▸ Data extract

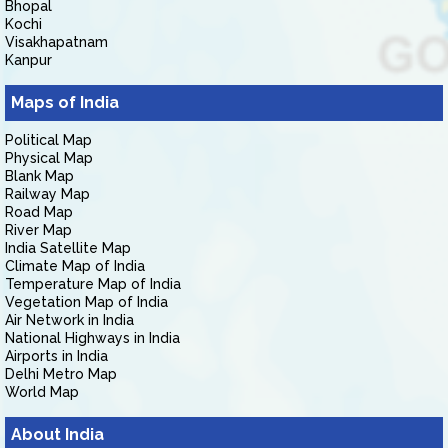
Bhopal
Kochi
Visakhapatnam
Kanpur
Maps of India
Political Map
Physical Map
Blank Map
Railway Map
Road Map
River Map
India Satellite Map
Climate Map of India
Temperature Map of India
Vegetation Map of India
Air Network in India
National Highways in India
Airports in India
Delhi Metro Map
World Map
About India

* * *

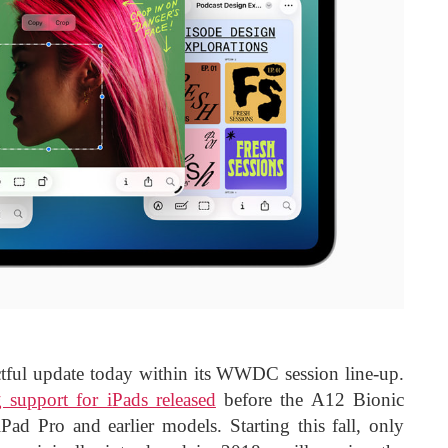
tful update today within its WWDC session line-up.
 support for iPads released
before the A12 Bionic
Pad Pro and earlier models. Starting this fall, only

==

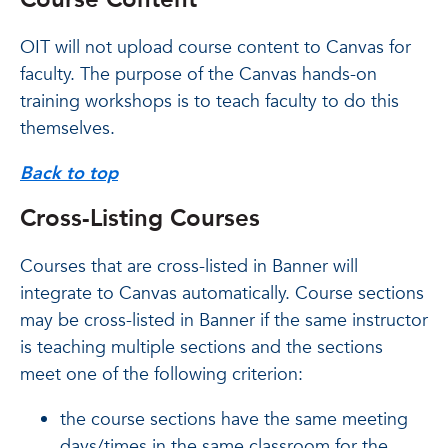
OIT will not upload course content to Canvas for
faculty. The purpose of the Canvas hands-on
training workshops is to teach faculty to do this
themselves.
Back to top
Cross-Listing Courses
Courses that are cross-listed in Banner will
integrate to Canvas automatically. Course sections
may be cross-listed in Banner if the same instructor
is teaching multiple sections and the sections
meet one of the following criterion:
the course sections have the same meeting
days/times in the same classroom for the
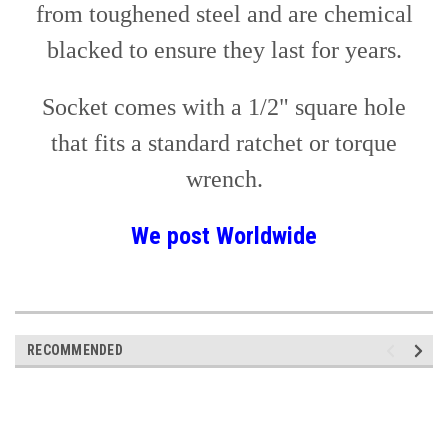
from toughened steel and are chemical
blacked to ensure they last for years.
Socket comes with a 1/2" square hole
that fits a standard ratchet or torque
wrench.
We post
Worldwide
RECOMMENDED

▸ Activity
Whichever lines of the data include the word "that", pull them out.

▸ Written solution
Courses that are cross-listed in Banner will
that fits a standard ratchet or torque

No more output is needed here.